Eigentlich wollten Carolin und ich euch diese Woche einen Einblick in die letzten Wochen unserer Firmengründung geben und voller Vorfreude die nächsten Meilensteine von glæd.works mit euch teilen. Doch mit den rassistischen, antifeministischen und spaltenden Äußerungen unseres Bundeskanzlers passte so ein unbeschwerter Post nicht.
Wir sind schockiert, gelähmt, angewidert – und gleichzeitig verspüren wir den Drang, aktiv zu werden. Wir fragen uns:
Was ist hier eigentlich los? Funktioniert unsere Demokratie nicht mehr? Was können wir tun? Wie sehen Lösungen aus, die Vielfalt und Solidarität stärken?
Und vor allem: worauf warten wir eigentlich?
Darauf, dass die AfD nachhaltig stärkste Kraft wird? Dass der Bundeskanzler weiter spaltet statt eint, Migration weiter als das größte Übel betitelt wird, anstatt dass Lösungen für alle Menschen erarbeitet werden? Dass soziale Ungerechtigkeiten weiter zunehmen, Klimaschutz zur Nebensache wird? Dass keine echten Konzepte für Integration erarbeitet werden und dass das Leben für viele noch teurer wird?

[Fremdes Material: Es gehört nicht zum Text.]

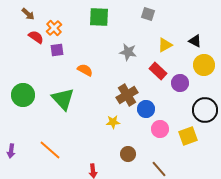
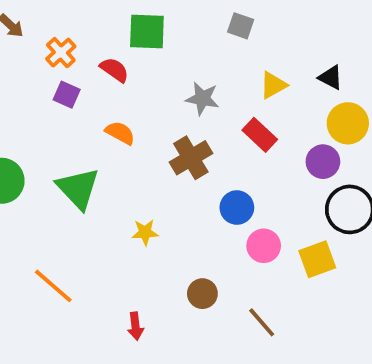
red semicircle: (36, 37) -> (114, 70), moved
purple square: (57, 50) -> (67, 95), turned 32
purple circle: (180, 83) -> (323, 162), moved
brown cross: (127, 95) -> (191, 158), moved
yellow star: (113, 122) -> (145, 232), moved

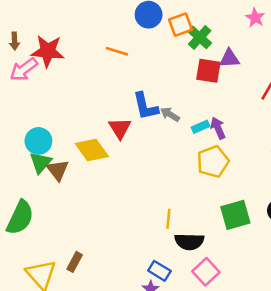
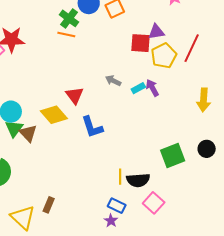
green cross: (200, 37) -> (69, 18), moved
blue L-shape: (145, 106) -> (92, 127), moved
yellow pentagon: (213, 162) -> (164, 56), moved
yellow line: (168, 219) -> (120, 177), moved

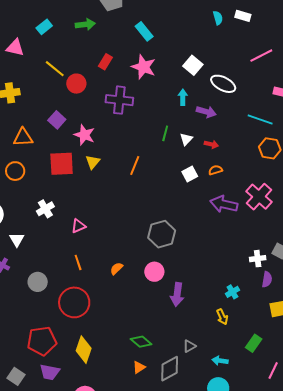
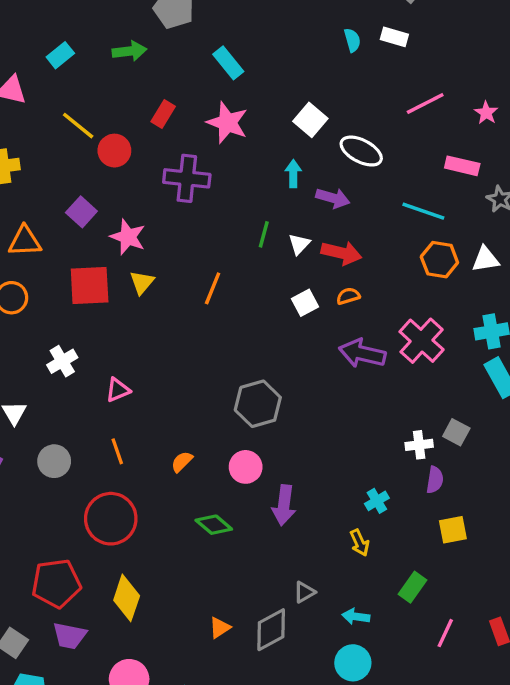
red arrow: (211, 144) -> (341, 253), size x1.6
gray circle: (38, 282) -> (54, 461), moved
green diamond: (141, 342) -> (214, 525), moved

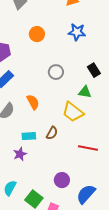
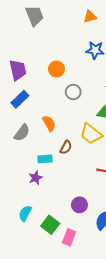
orange circle: (37, 34) -> (56, 69), moved
brown semicircle: (52, 133) -> (66, 147), moved

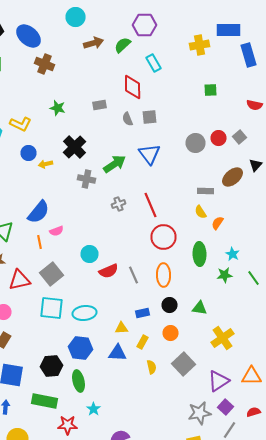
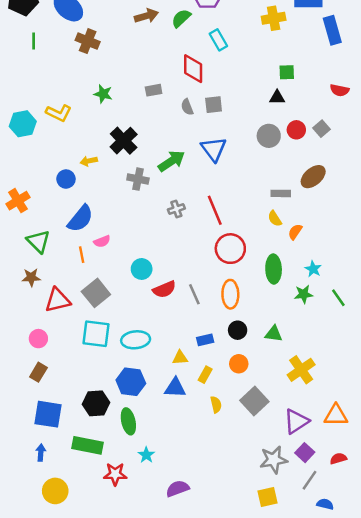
blue circle: (28, 153) -> (66, 179), moved
black triangle: (256, 165) -> (277, 97), moved, turned 48

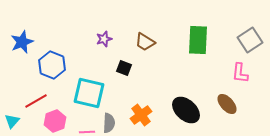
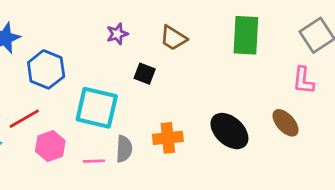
orange cross: (141, 115) -> (168, 138), turned 30

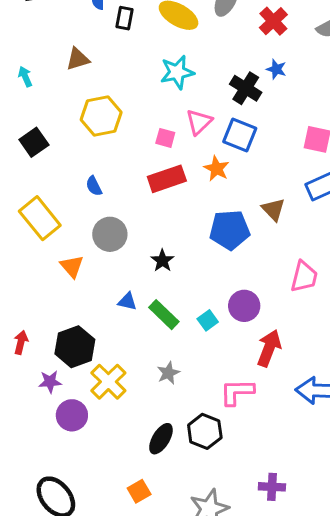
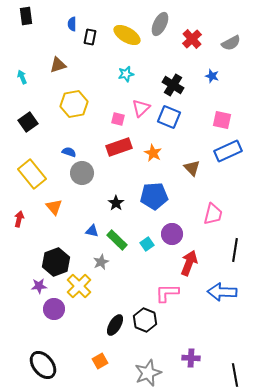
blue star: (276, 69) -> (212, 76), moved
cyan star: (177, 72) -> (126, 74), size x0.7
orange star: (216, 169) -> (153, 153), moved
blue semicircle: (94, 186) -> (69, 152), turned 136
blue pentagon: (230, 230) -> (154, 196), moved
gray circle: (110, 234) -> (82, 173), moved
red arrow: (21, 342) -> (19, 219), moved
gray star: (168, 373) -> (101, 262), moved

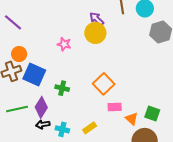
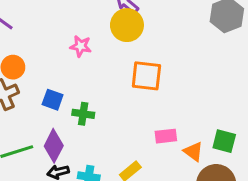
blue square: (34, 74) -> (53, 100), moved, size x0.6
orange square: (104, 84) -> (146, 76), moved, turned -35

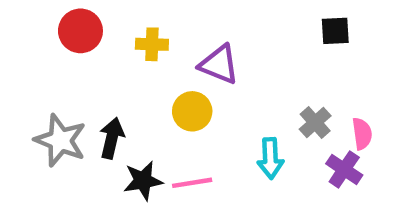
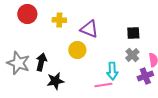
black square: (335, 31) -> (133, 33), moved
purple cross: (344, 169) -> (145, 76), turned 35
pink line: (192, 183) -> (103, 85), moved

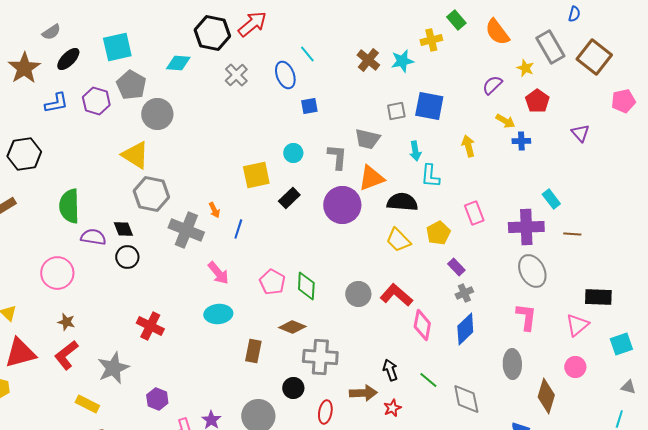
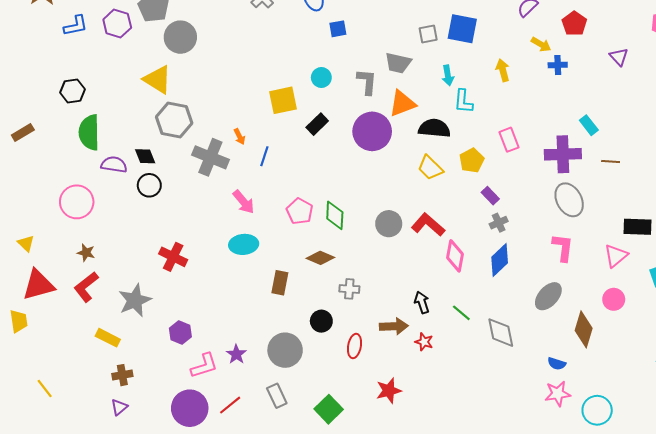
black hexagon: (24, 154) -> (73, 91), moved, size x0.7
gray cross: (320, 357) -> (349, 289), size x0.6
gray ellipse: (512, 364) -> (548, 296), turned 44
red star: (392, 408) -> (424, 342), turned -30

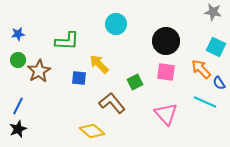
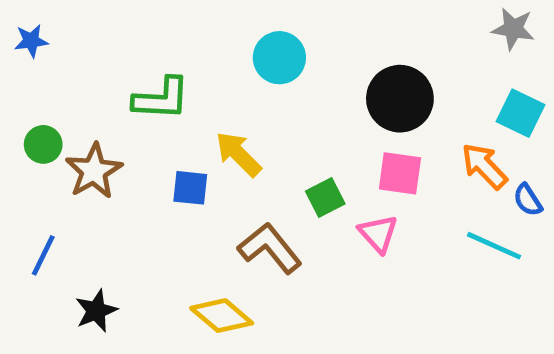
blue star: (18, 34) -> (31, 41), moved
pink triangle: (166, 114) -> (378, 234), moved, size x0.7
black star: (18, 129) -> (96, 311), moved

Dass noch mehr Menschen auf der Flucht ihr Leben lassen, Totalitäres weiter an Zuspruch gewinnt?
Wollen wir uns weiter vom Populismus unterhalten lassen, weiter glauben, dass Demokratie auch ohne Engagement am Leben bleibt? Wollen wir unsere Verfassung und Menschenrechte wirklich verspielen - und damit auch die Möglichkeit selbst über unser Leben bestimmen zu können?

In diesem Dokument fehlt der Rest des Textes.